▸ EXTRACTED MATERIAL
=== Begin Enclosure ===

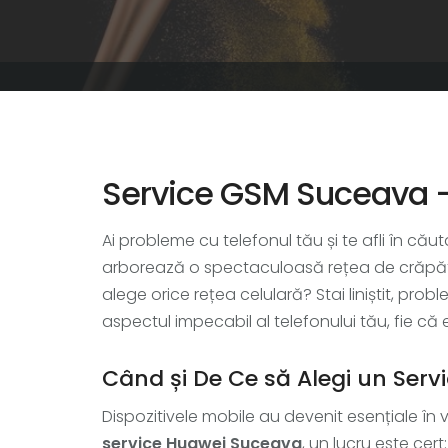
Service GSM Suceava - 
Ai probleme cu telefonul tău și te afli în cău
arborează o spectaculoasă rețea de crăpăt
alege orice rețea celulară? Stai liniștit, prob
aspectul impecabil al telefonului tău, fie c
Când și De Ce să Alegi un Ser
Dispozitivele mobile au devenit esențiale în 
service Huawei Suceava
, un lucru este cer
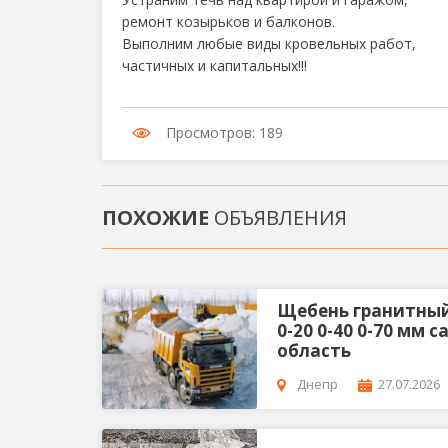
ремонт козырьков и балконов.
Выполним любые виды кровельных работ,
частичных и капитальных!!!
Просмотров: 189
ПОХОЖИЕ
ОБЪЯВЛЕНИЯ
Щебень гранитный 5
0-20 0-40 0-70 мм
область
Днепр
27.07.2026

=== End Enclosure ===

Each line above with the string "Suceava" should be reported in full.

Service GSM Suceava - 
service Huawei Suceava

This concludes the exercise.